Dodging Orcas – and Visions of the Future

Written at anchor off Lanzarote, published in Mindelo in the Cape Verde Islands…


As I write, I can hear the sounds of Dietmar underwater, scrubbing Cesarina’s hull. These are reassuring sounds – the bubbles escaping from his dive regulator and the scritch-scratch of the green sponge which promises to remove all cooking residue from your pans and also does a cracking job with nascent beard growth on your yacht hull. All the time I can hear this, I know he is OK and doesn’t need me to haul his dive rig out of the water (one of the disadvantages of an older yacht is the lack of built-in steps, particularly at the stern – we have a quaint, perfectly serviceable and rather beautiful looking, stainless steel ladder that we lower into the water off the port side – so getting heavy things on and off the boat at anchor without scratching the hull is always an adventure). We are anchored off Papagayo Beach in southern Lanzarote, in an anchorage of dark turquoise water against a backdrop that looks like a distant moon in a Star Wars movie. There are no Wookies or Ewoks on the pale sand beach ¼ mile away though, just children screaming with delight at the waves crashing big and bright up the beach.

I haven’t written for a while. Very remiss of me, I know. Sorry. Let me see if I can catch you up quickly…

We last saw each other here in Nazaré, I think, while we were heading for Lisbon. We intended to sail to Cascais, where I had had a wonderful time back in 2014, but we read that they had a significant cockroach problem and so opted for Oeiras instead. Our first half an hour there did not augur well as there is a pool complex and a nightclub right next to the marina and they blast Europop from 11am until well into the early hours. I thought it might be an opportunity to relive some of my misspent clubbing youth but Dietmar, whose youth was spent headbanging to Motörhead, was less than impressed and even the promise of probably scantily-clad gyrating girls was not enough to lure him up there. Thankfully, the marina has an excellent ice cream van and as soon as the wind picked up we couldn’t hear anything on board, thank goodness.
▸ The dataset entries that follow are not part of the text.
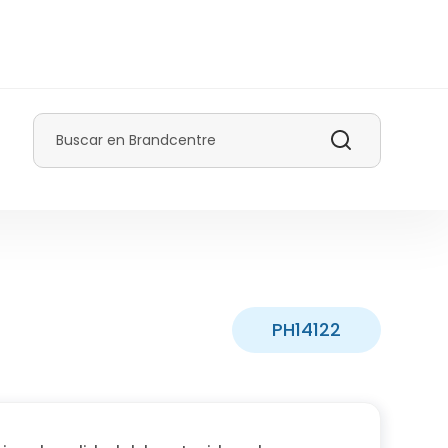
Buscar
PH14122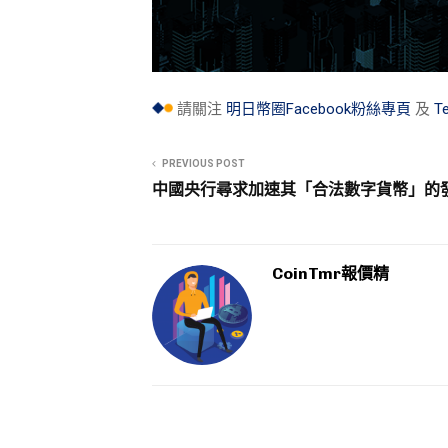
請關注
明日幣圈Facebook粉絲專頁
及
T
PREVIOUS POST
中國央行尋求加速其「合法數字貨幣」的
CoinTmr報價精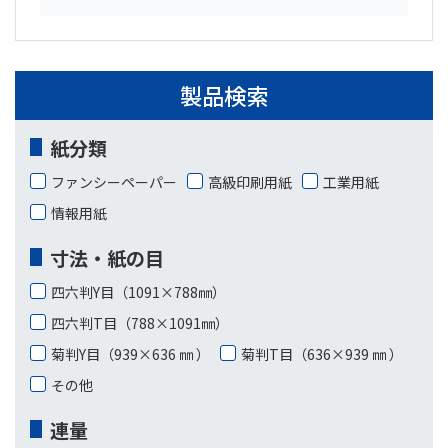
製品検索
紙分類
ファンシーペーパー
高級印刷用紙
工業用紙
情報用紙
寸法・紙の目
四六判Y目（1091×788㎜）
四六判T目（788×1091㎜）
菊判Y目（939×636 ㎜ ）
菊判T目（636×939 ㎜ ）
その他
連量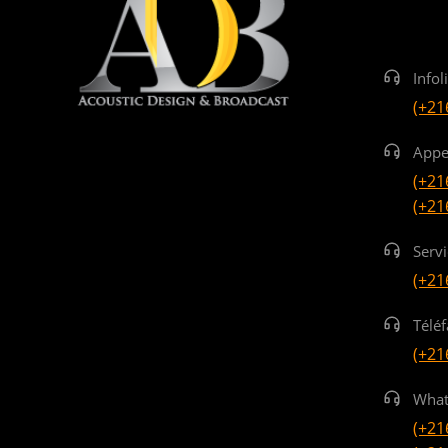
Infol
(+21
Appe
(+21
(+21
Serv
(+21
Téléf
(+21
What
(+21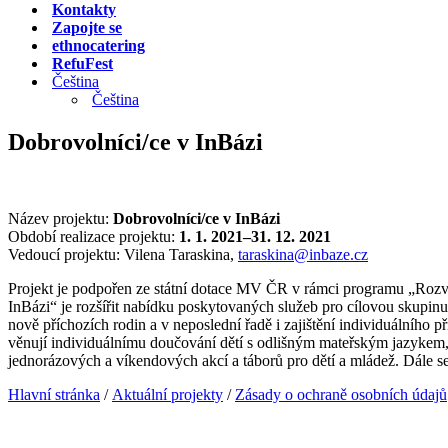
Kontakty
Zapojte se
ethnocatering
RefuFest
Čeština
Čeština
Dobrovolníci/ce v InBázi
Název projektu:
Dobrovolníci/ce v InBázi
Období realizace projektu:
1. 1. 2021–31. 12. 2021
Vedoucí projektu: Vilena Taraskina,
taraskina@inbaze.cz
Projekt je podpořen ze státní dotace MV ČR v rámci programu „Rozv
InBázi“ je rozšířit nabídku poskytovaných služeb pro cílovou skupinu 
nově příchozích rodin a v neposlední řadě i zajištění individuálního 
věnují individuálnímu doučování dětí s odlišným mateřským jazykem, 
jednorázových a víkendových akcí a táborů pro dětí a mládež. Dále se 
Hlavní stránka
/
Aktuální projekty
/
Zásady o ochraně osobních údajů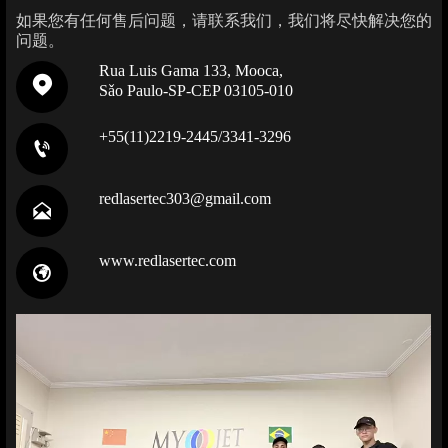
如果您有任何售后问题，请联系我们，我们将尽快解决您的
问题。
Rua Luis Gama 133, Mooca,

Sǎo Paulo-SP-CEP 03105-010
+55(11)2219-2445/3341-3296

redlasertec303@gmail.com

www.redlasertec.com
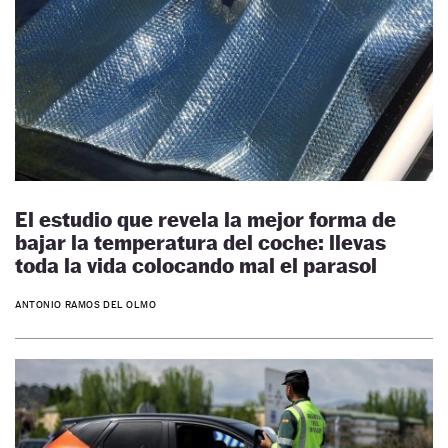
El estudio que revela la mejor forma de
bajar la temperatura del coche: llevas
toda la vida colocando mal el parasol
ANTONIO RAMOS DEL OLMO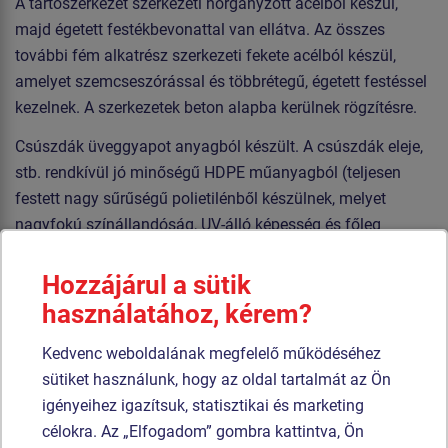
A tartószerkezet szerkezeti horganyzott acélból készül,
majd égetett festékbevonattal van ellátva. Az összes
további fém alkatrész szerkezeti fekete acélból készül,
amelyet szemcseszórással és többrétegű, égetett festéssel
kezelnek. A szerkezetek beton alapba kerülnek rögzítésre.
Csúszdák üveggyapot anyagból készült. A csúszdák eleje,
stb. rendkívül jó minőségű HDPE műanyagból (teljesen
festett nagy sűrűségű polietilénből készülnek, melyet
nagyfokú színállandóság, UV-álló képesség és főleg
biztonság jellemez, mivel nem törékeny, és ezáltal a
gyerekeket nem fenyegeti az éles letörött részek általi
Hozzájárul a sütik
sérülés veszélye). Az emelvények HPL készülnek
használatához, kérem?
(Nagynyomású laminátum készülnek csúszásgátlóval,
Kedvenc weboldalának megfelelő működéséhez
melyet nagyfokú színállandóság, karcolásokkal szembeni
sütiket használunk, hogy az oldal tartalmát az Ön
ellenálló képesség és vízállóság). A kötelek HERKULES
igényeihez igazítsuk, statisztikai és marketing
anyagból (16 mm-es polipropilén kötél belső acélmaggal)
célokra. Az „Elfogadom” gombra kattintva, Ön
készülnek, és műanyag vagy alumínium kapcsokkal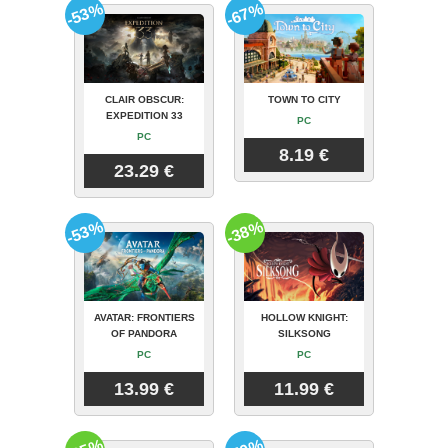
-53%
-67%
CLAIR OBSCUR:
TOWN TO CITY
EXPEDITION 33
PC
PC
8.19 €
23.29 €
-53%
-38%
AVATAR: FRONTIERS
HOLLOW KNIGHT:
OF PANDORA
SILKSONG
PC
PC
13.99 €
11.99 €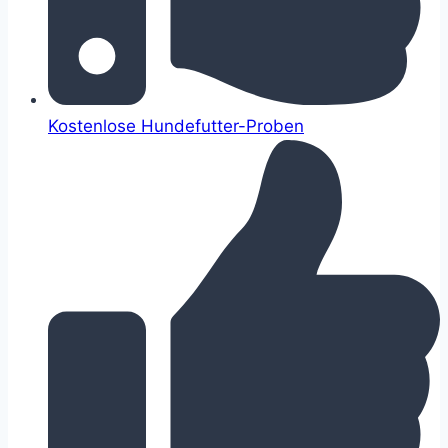
Kostenlose Hundefutter-Proben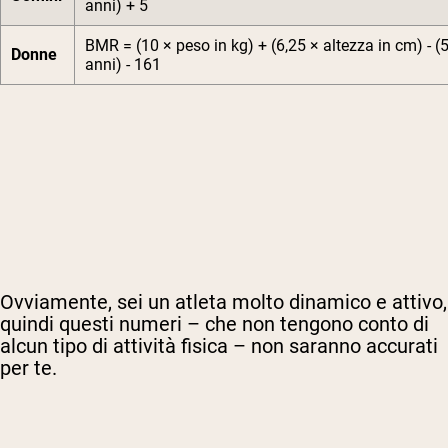
anni) + 5
BMR = (10 × peso in kg) + (6,25 × altezza in cm) - (5
Donne
anni) - 161
Ovviamente, sei un atleta molto dinamico e attivo,
quindi questi numeri – che non tengono conto di
alcun tipo di attività fisica – non saranno accurati
per te.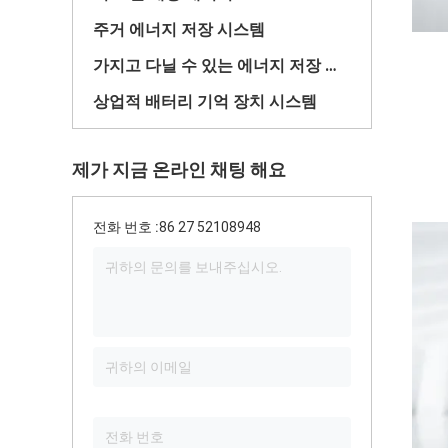
주거 에너지 저장 시스템
가지고 다닐 수 있는 에너지 저장 시스템
상업적 배터리 기억 장치 시스템
제가 지금 온라인 채팅 해요
전화 번호 :
86 27 52108948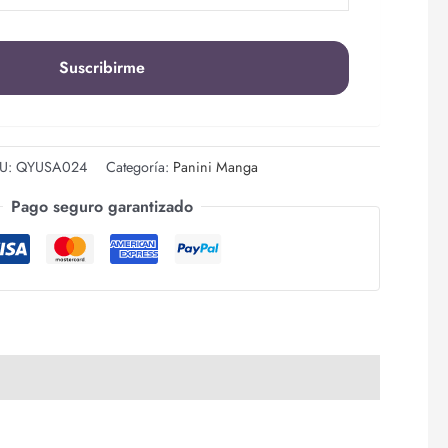
U:
QYUSA024
Categoría:
Panini Manga
Pago seguro garantizado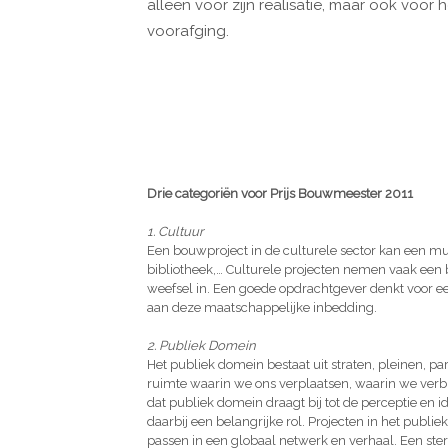
alleen voor zijn realisatie, maar ook voo
voorafging.
Drie categoriën voor Prijs Bouwmeester 2011
1. Cultuur
Een bouwproject in de culturele sector kan een mu
bibliotheek,… Culturele projecten nemen vaak een b
weefsel in. Een goede opdrachtgever denkt voor een
aan deze maatschappelijke inbedding.
2. Publiek Domein
Het publiek domein bestaat uit straten, pleinen, pa
ruimte waarin we ons verplaatsen, waarin we ver
dat publiek domein draagt bij tot de perceptie en i
daarbij een belangrijke rol. Projecten in het publie
passen in een globaal netwerk en verhaal. Een ster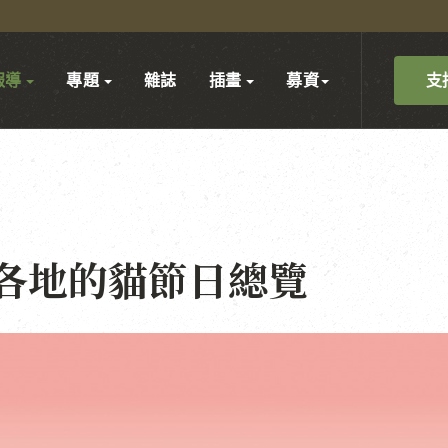
支
報導
專題
雜誌
插畫
募資
各地的貓節日總覽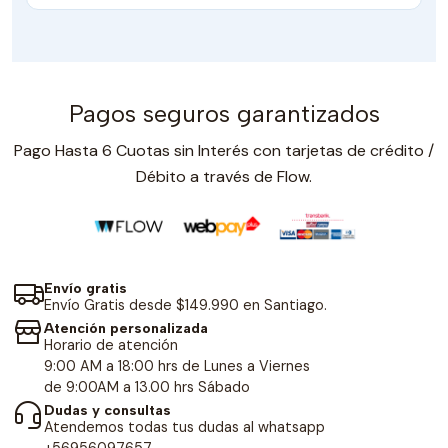
Pagos seguros garantizados
Pago Hasta 6 Cuotas sin Interés con tarjetas de crédito /
Débito a través de Flow.
Envío gratis
Envío Gratis desde $149.990 en Santiago.
Atención personalizada
Horario de atención
9:00 AM a 18:00 hrs de Lunes a Viernes
de 9:00AM a 13.00 hrs Sábado
Dudas y consultas
Atendemos todas tus dudas al whatsapp
+56956097657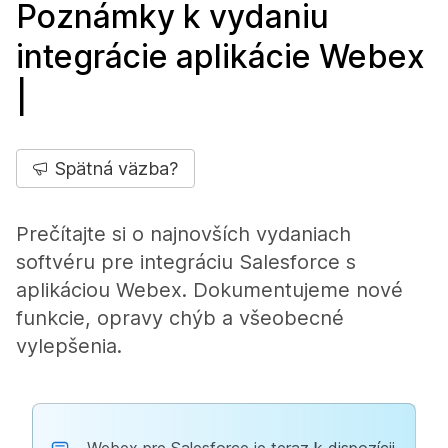
Poznámky k vydaniu
integrácie aplikácie Webex
|
Spätná väzba?
Prečítajte si o najnovších vydaniach
softvéru pre integráciu Salesforce s
aplikáciou Webex. Dokumentujeme nové
funkcie, opravy chýb a všeobecné
vylepšenia.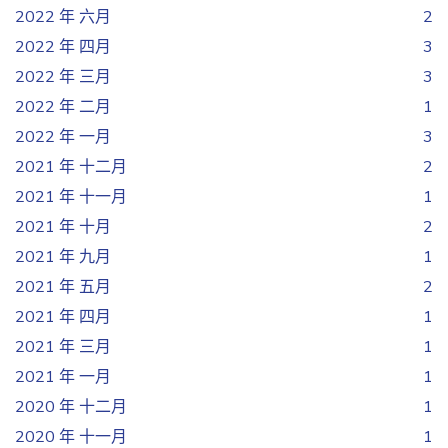
2022 年 六月
2
2022 年 四月
3
2022 年 三月
3
2022 年 二月
1
2022 年 一月
3
2021 年 十二月
2
2021 年 十一月
1
2021 年 十月
2
2021 年 九月
1
2021 年 五月
2
2021 年 四月
1
2021 年 三月
1
2021 年 一月
1
2020 年 十二月
1
2020 年 十一月
1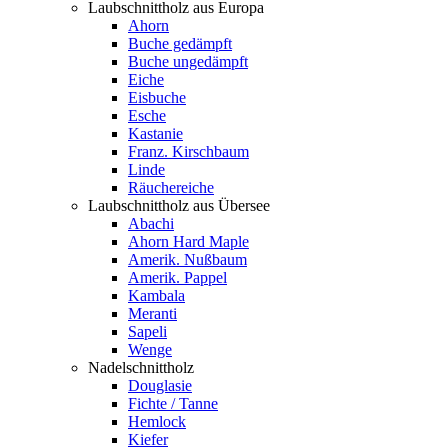
Laubschnittholz aus Europa
Ahorn
Buche gedämpft
Buche ungedämpft
Eiche
Eisbuche
Esche
Kastanie
Franz. Kirschbaum
Linde
Räuchereiche
Laubschnittholz aus Übersee
Abachi
Ahorn Hard Maple
Amerik. Nußbaum
Amerik. Pappel
Kambala
Meranti
Sapeli
Wenge
Nadelschnittholz
Douglasie
Fichte / Tanne
Hemlock
Kiefer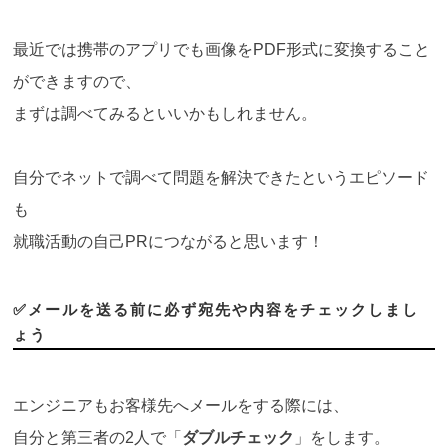
最近では携帯のアプリでも画像をPDF形式に変換すること
ができますので、
まずは調べてみるといいかもしれません。
自分でネットで調べて問題を解決できたというエピソード
も
就職活動の自己PRにつながると思います！
✅メールを送る前に必ず宛先や内容をチェックしまし
ょう
エンジニアもお客様先へメールをする際には、
自分と第三者の2人で「
ダブルチェック
」をします。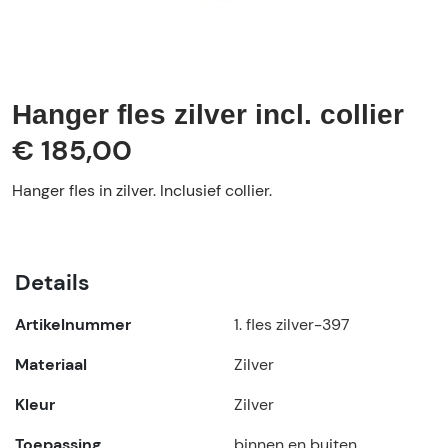
Hanger fles zilver incl. collier
€ 185,00
Hanger fles in zilver. Inclusief collier.
Details
Artikelnummer
1. fles zilver-397
Materiaal
Zilver
Kleur
Zilver
Toepassing
binnen en buiten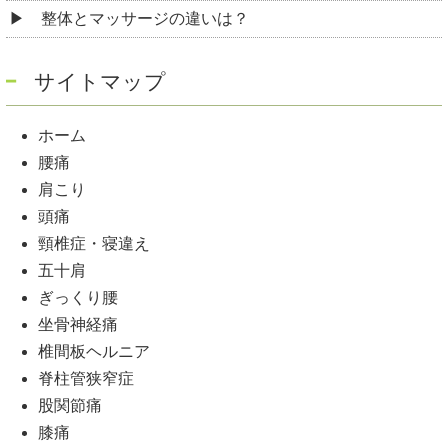
整体とマッサージの違いは？
サイトマップ
ホーム
腰痛
肩こり
頭痛
頸椎症・寝違え
五十肩
ぎっくり腰
坐骨神経痛
椎間板ヘルニア
脊柱管狭窄症
股関節痛
膝痛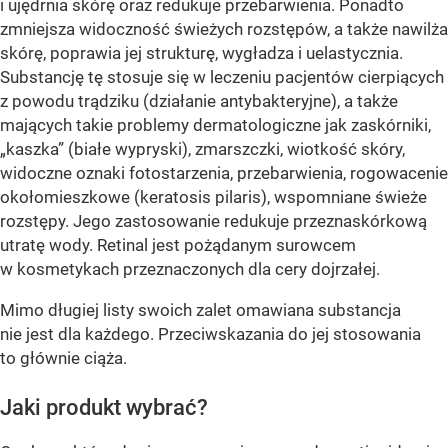
i ujędrnia skórę oraz redukuje przebarwienia. Ponadto
zmniejsza widoczność świeżych rozstępów, a także nawilża
skórę, poprawia jej strukturę, wygładza i uelastycznia.
Substancję tę stosuje się w leczeniu pacjentów cierpiących
z powodu trądziku (działanie antybakteryjne), a także
mających takie problemy dermatologiczne jak zaskórniki,
„kaszka” (białe wypryski), zmarszczki, wiotkość skóry,
widoczne oznaki fotostarzenia, przebarwienia, rogowacenie
okołomieszkowe (keratosis pilaris), wspomniane świeże
rozstępy. Jego zastosowanie redukuje przeznaskórkową
utratę wody. Retinal jest pożądanym surowcem
w kosmetykach przeznaczonych dla cery dojrzałej.
Mimo długiej listy swoich zalet omawiana substancja
nie jest dla każdego. Przeciwskazania do jej stosowania
to głównie ciąża.
Jaki produkt wybrać?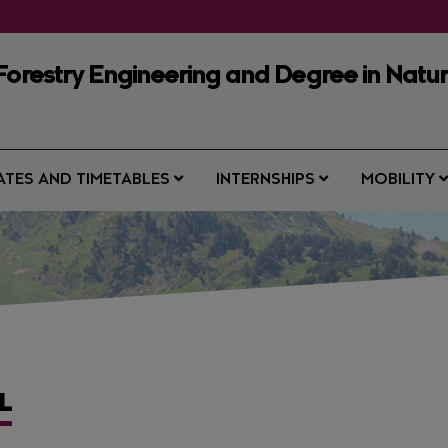
Forestry Engineering and Degree in Natu
ATES AND TIMETABLES
INTERNSHIPS
MOBILITY
L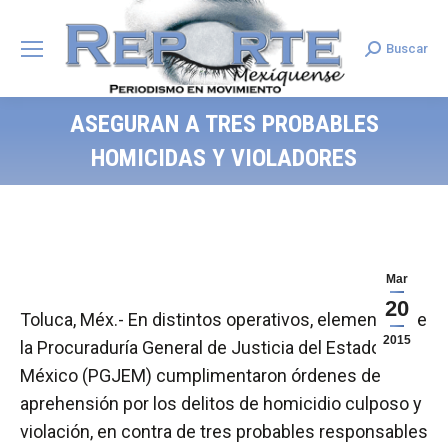
Buscar
Search:
ASEGURAN A TRES PROBABLES
HOMICIDAS Y VIOLADORES
Mar
20
Toluca, Méx.- En distintos operativos, elementos de
2015
la Procuraduría General de Justicia del Estado de
México (PGJEM) cumplimentaron órdenes de
aprehensión por los delitos de homicidio culposo y
violación, en contra de tres probables responsables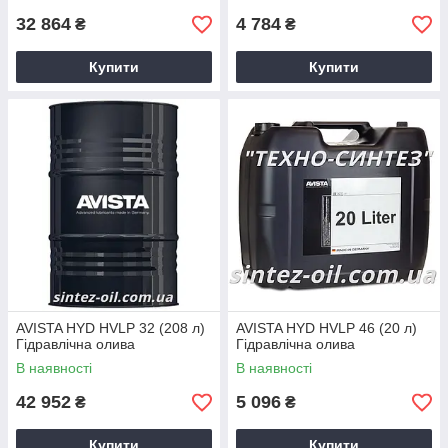
32 864
4 784
₴
₴
Купити
Купити
AVISTA HYD HVLP 32 (208 л)
AVISTA HYD HVLP 46 (20 л)
Гідравлічна олива
Гідравлічна олива
В наявності
В наявності
42 952
5 096
₴
₴
Купити
Купити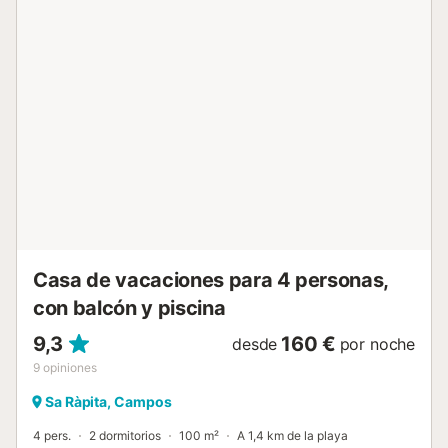
Hay aparcamiento gratuito disponible en las
inmediaciones. Se admiten familias con niños. No hay aire
acondicionado y no se admiten animales. Se proporcionan
toallas de playa/piscina. Se proporcionan 4 bicicletas por
un suplemento (póngase en contacto con el anfitrión)....
Casa de vacaciones para 4 personas,
con balcón y piscina
9,3
160 €
desde
por noche
9
opiniones
Sa Ràpita, Campos
4 pers.
2 dormitorios
100 m²
A 1,4 km de la playa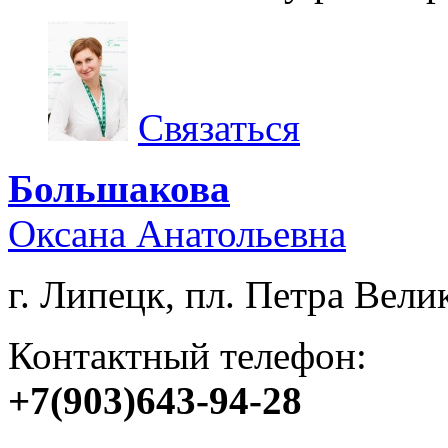
Связаться
Большакова
Оксана Анатольевна
г. Липецк, пл. Петра Велик
Контактный телефон:
+7(903)643-94-28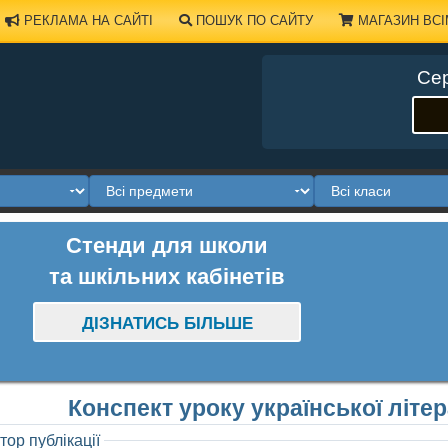
РЕКЛАМА НА САЙТІ
ПОШУК ПО САЙТУ
МАГАЗИН ВСІ
Сер
Стенди для школи
та шкільних кабінетів
ДІЗНАТИСЬ БІЛЬШЕ
Конспект уроку української літе
тор публікації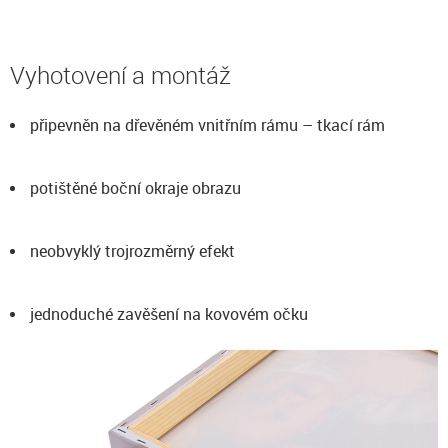
Vyhotovení a montáž
připevněn na dřevěném vnitřním rámu – tkací rám
potištěné boční okraje obrazu
neobvyklý trojrozměrný efekt
jednoduché zavěšení na kovovém očku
Lisbon was beautiful. You might have been but you have almost certainly heard about it – a maze of beautiful streets, filled with history and character, interspersed with soaring churches and bars and incredible views of the city up its many hills. While we were there it was Dietmar’s birthday and because we have limited space on board, I booked him some memories instead – much easier to unpack and they take up no storage space on Cesarina. So we toured Lisbon on foot, led by a charming local man, then killed an hour with a quick tour by tuk tuk (where, in true comedy fashion, we misheard the price, gave a handsome tip afterwards, and then got a text to say that we had in fact, despite tip, underpaid for the hour. Not such a fabulous deal after all, but we had fun nonetheless). Due to her enthusiasm to show us everything (and make sure we got our money’s worth, although we didn’t realise this at the time), we were late for the next part of the adventure. It was a surprise for Dietmar and he was VERY surprised when we boarded a minibus with ***SURF ADVENTURES*** emblazoned down the side, already full of Italian girls looking like an advertisement campaign. Half an hour later and we were suited and booted and heading for the surf.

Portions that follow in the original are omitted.